On Monday (22nd November) members from Communist Students joined around 50 students from Manchester Metropolitan University in the occupation of a lecture theatre in the University’s Geoffrey Manton building. The occupation was in protest against the cuts to higher education both on a national scale and at their university specifically. The occupation was the culmination of a march that followed on from a rally that had been called in All Saints park at 12pm by the MMU anti-cuts group which garnered at it’s height a 100 people.
The protestors had marched around the university several times chanting the usual anti-cuts slogans that have popularized themselves as of late attracting more supporters as they went. As the march passed by the Geoffery Manton building for the second time some at the front of the march decided that they should try and lead the group into occupation.
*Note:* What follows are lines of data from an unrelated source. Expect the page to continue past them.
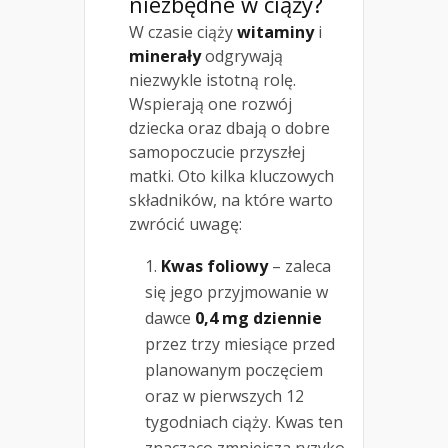
niezbędne w ciąży?
W czasie ciąży
witaminy
i
minerały
odgrywają
niezwykle istotną rolę.
Wspierają one rozwój
dziecka oraz dbają o dobre
samopoczucie przyszłej
matki. Oto kilka kluczowych
składników, na które warto
zwrócić uwagę:
Kwas foliowy
– zaleca
się jego przyjmowanie w
dawce
0,4 mg dziennie
przez trzy miesiące przed
planowanym poczęciem
oraz w pierwszych 12
tygodniach ciąży. Kwas ten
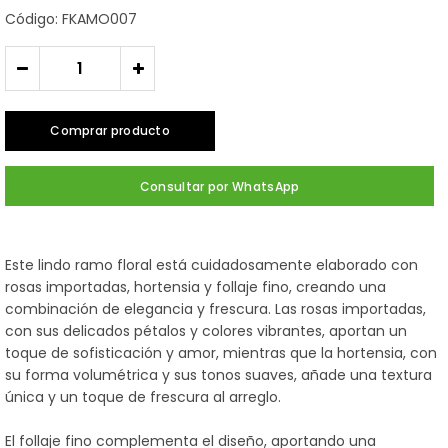
Código: FKAMO007
-
+
Comprar producto
Consultar por WhatsApp
Este lindo ramo floral está cuidadosamente elaborado con
rosas importadas, hortensia y follaje fino, creando una
combinación de elegancia y frescura. Las rosas importadas,
con sus delicados pétalos y colores vibrantes, aportan un
toque de sofisticación y amor, mientras que la hortensia, con
su forma volumétrica y sus tonos suaves, añade una textura
única y un toque de frescura al arreglo.
El follaje fino complementa el diseño, aportando una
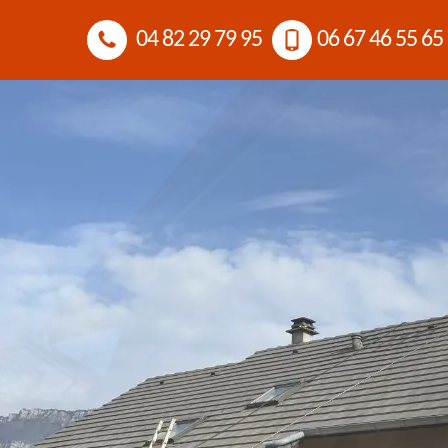
04 82 29 79 95
06 67 46 55 65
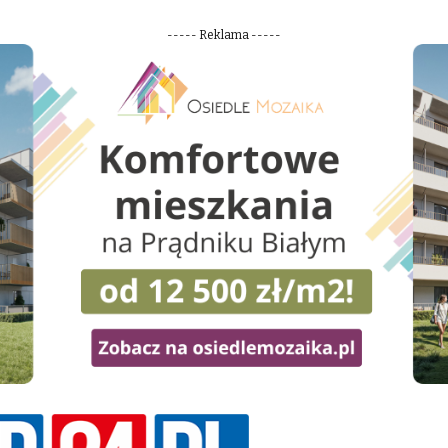
----- Reklama -----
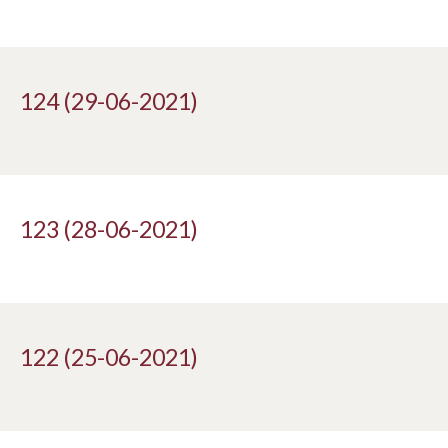
124 (29-06-2021)
123 (28-06-2021)
122 (25-06-2021)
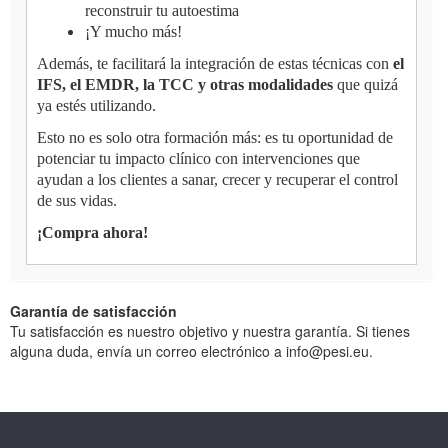
reconstruir tu autoestima
¡Y mucho más!
Además, te facilitará la integración de estas técnicas con
el
IFS, el EMDR, la TCC y otras modalidades
que quizá
ya estés utilizando.
Esto no es solo otra formación más: es tu oportunidad de
potenciar tu impacto clínico con intervenciones que
ayudan a los clientes a sanar, crecer y recuperar el control
de sus vidas.
¡Compra ahora!
Garantía de satisfacción
Tu satisfacción es nuestro objetivo y nuestra garantía. Si tienes
alguna duda, envía un correo electrónico a info@pesi.eu.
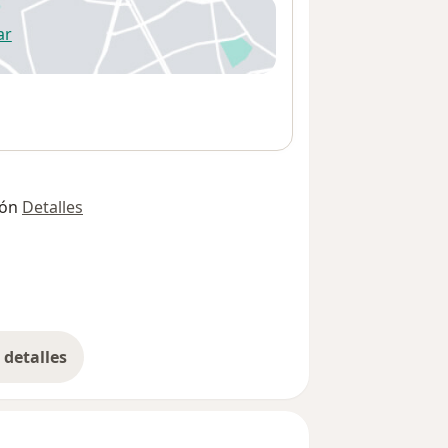
ar
 abre en una nueva pestaña
ión
Detalles
detalles
bre la dirección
Marching unopposed into the atrium of the building the march was led into lecture theatre 7 and the occupation began.
The group began holding a discussion over what the demands of the occupation and what the content of the statement of intent to be sent to the media should be. After over and hour of debate, during which the number of the occupation dwindled to around 30, it was voted that the demands should be:
- No repercussions for the participants
- Free access to and from the occupation
- The management of the university should issue a public statement opposing the Governement s proposed reforms to higher education and opposing cuts around the university in general
- The scrapping of the EQAL reforms to course structure
- The scrapping of the universities LATE scheme
- That the university should be open and transparent with its financial accounts
A press release was then drawn up and agreed upon and sent out to a number of news outlets encouraging other student bodies around the country to pursue a similar course of direct action and expressing solidarity with any such actions.
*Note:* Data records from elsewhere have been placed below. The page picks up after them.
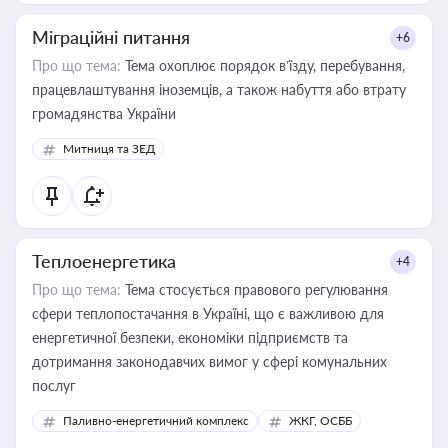
Міграційні питання
+6
Про що тема:
Тема охоплює порядок в’їзду, перебування,
працевлаштування іноземців, а також набуття або втрату
громадянства України
Митниця та ЗЕД
Теплоенергетика
+4
Про що тема:
Тема стосується правового регулювання
сфери теплопостачання в Україні, що є важливою для
енергетичної безпеки, економіки підприємств та
дотримання законодавчих вимог у сфері комунальних
послуг
Паливно-енергетичний комплекс
ЖКГ, ОСББ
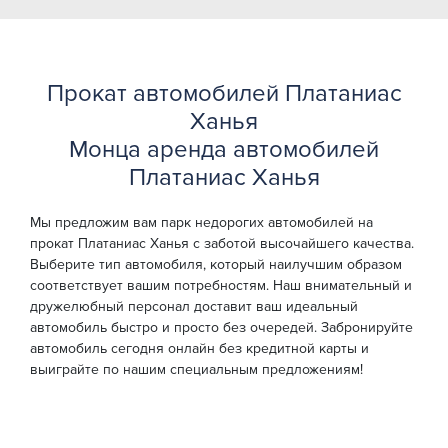
Прокат автомобилей Платаниас
Ханья
Монца аренда автомобилей
Платаниас Ханья
Мы предложим вам парк недорогих автомобилей на
прокат Платаниас Ханья с заботой высочайшего качества.
Выберите тип автомобиля, который наилучшим образом
соответствует вашим потребностям. Наш внимательный и
дружелюбный персонал доставит ваш идеальный
автомобиль быстро и просто без очередей. Забронируйте
автомобиль сегодня онлайн без кредитной карты и
выиграйте по нашим специальным предложениям!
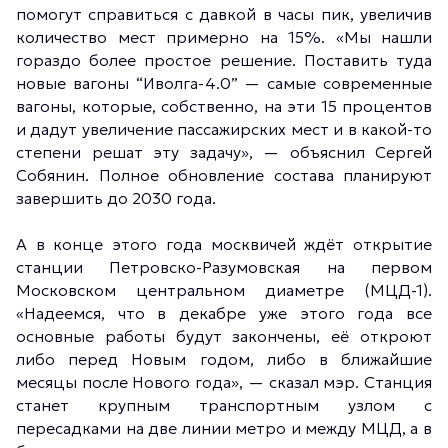
помогут справиться с давкой в часы пик, увеличив
количество мест примерно на 15%. «Мы нашли
гораздо более простое решение. Поставить туда
новые вагоны “Иволга-4.0” — самые современные
вагоны, которые, собственно, на эти 15 процентов
и дадут увеличение пассажирских мест и в какой-то
степени решат эту задачу», — объяснил Сергей
Собянин. Полное обновление состава планируют
завершить до 2030 года.
А в конце этого года москвичей ждёт открытие
станции Петровско-Разумовская на первом
Московском центральном диаметре (МЦД-1).
«Надеемся, что в декабре уже этого года все
основные работы будут закончены, её откроют
либо перед Новым годом, либо в ближайшие
месяцы после Нового года», — сказал мэр. Станция
станет крупным транспортным узлом с
пересадками на две линии метро и между МЦД, а в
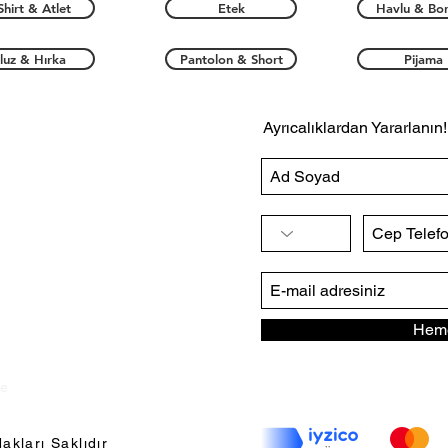
Shirt & Atlet
Etek
Havlu & Bo
luz & Hırka
Pantolon & Short
Pijama
Ayrıcalıklardan Yararlanın!
Heme
ye
akları Saklıdır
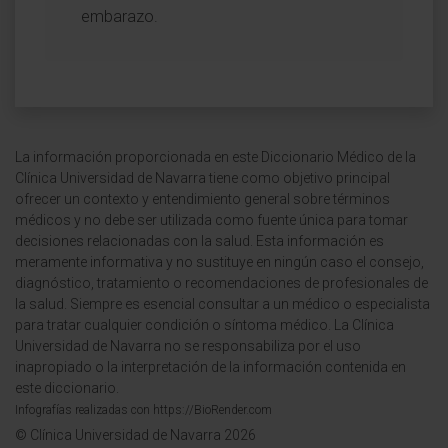
embarazo.
La información proporcionada en este Diccionario Médico de la
Clínica Universidad de Navarra tiene como objetivo principal
ofrecer un contexto y entendimiento general sobre términos
médicos y no debe ser utilizada como fuente única para tomar
decisiones relacionadas con la salud. Esta información es
meramente informativa y no sustituye en ningún caso el consejo,
diagnóstico, tratamiento o recomendaciones de profesionales de
la salud. Siempre es esencial consultar a un médico o especialista
para tratar cualquier condición o síntoma médico. La Clínica
Universidad de Navarra no se responsabiliza por el uso
inapropiado o la interpretación de la información contenida en
este diccionario.
Infografías realizadas con https://BioRender.com
© Clínica Universidad de Navarra 2026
In the meantime the occupation had been sending out people to try and gain more support from the students and lecturers in the building but with little success. The numbers continued to dwindle as some left to get food and others became disheartened by lack of direction. It was eventually recognised that the occupation was not going to achieve much more as the numbers were by now too few, so it was decided that the group would work on questions to put to the Vice Chancellor of the university which had been arranged for 5pm that same evening. At 5 those left in the occupation made their way to the Q&A session with the Vice Chancellor only to hear him waffle on for over an hour about how he couldn’t himself influence any of the decisions being made in Parliament and trying to present himself as having to be simply the bearer of bad news.
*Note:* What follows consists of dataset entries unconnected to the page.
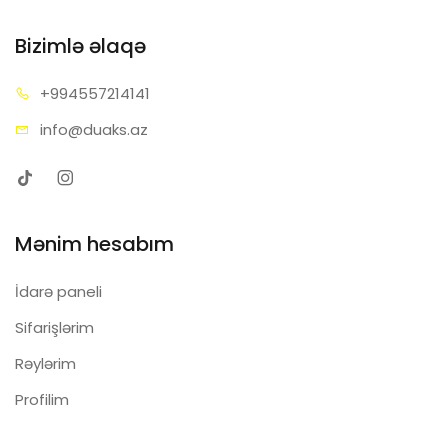
Bizimlə əlaqə
+99455
7214141
info@d
uaks.az
Mənim hesabım
İdarə paneli
Sifarişlərim
Rəylərim
Profilim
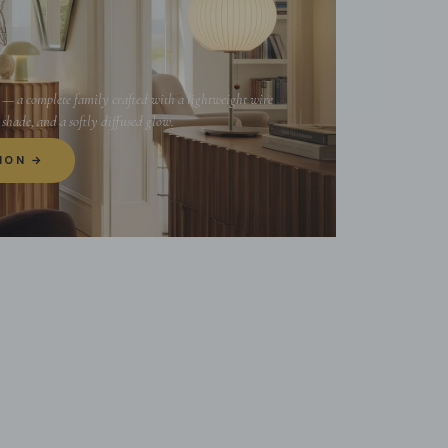
manho: Diâmetro 20cm x A 40cm / ∅ 7,9″ x A 15,8″
m — a complete family crafted with a lightweight wire
shade, and a softly diffused glow.
ION →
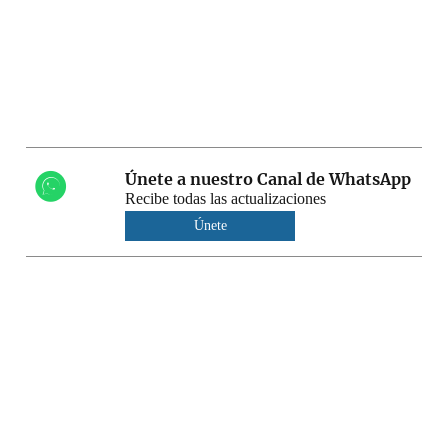
Únete a nuestro Canal de WhatsApp
Recibe todas las actualizaciones
Únete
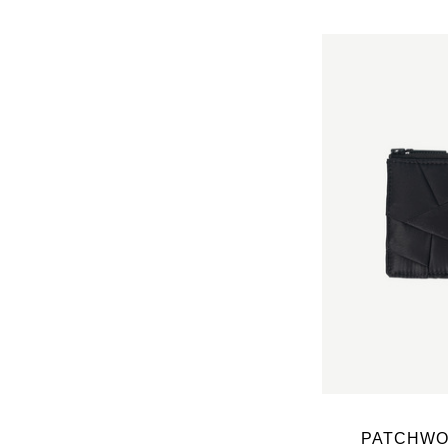
PATCHWO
Although the occupation was not as successful as some would of hoped, there are positive lessons to be drawn from it. Chiefly that the occupation was inhibited by its lack of pre-organisation which contributed to its general lack of direction and we lacked the numbers. Also future occupations must be guided by the understanding that the cuts are not the result of greedy bankers or ‘stupid poor’ people getting into too much debt but a result of a crisis that is inevitable in the way in which capitalism functions therefore occupying for limited concessions is counter productive. Future occupations must be focused on building an alternative form of education drawing in all sections of society; the unemployed, pensioners, students and workers similar to those prevalent in France in May 68 to demonstrate the viability of the Communist alternative.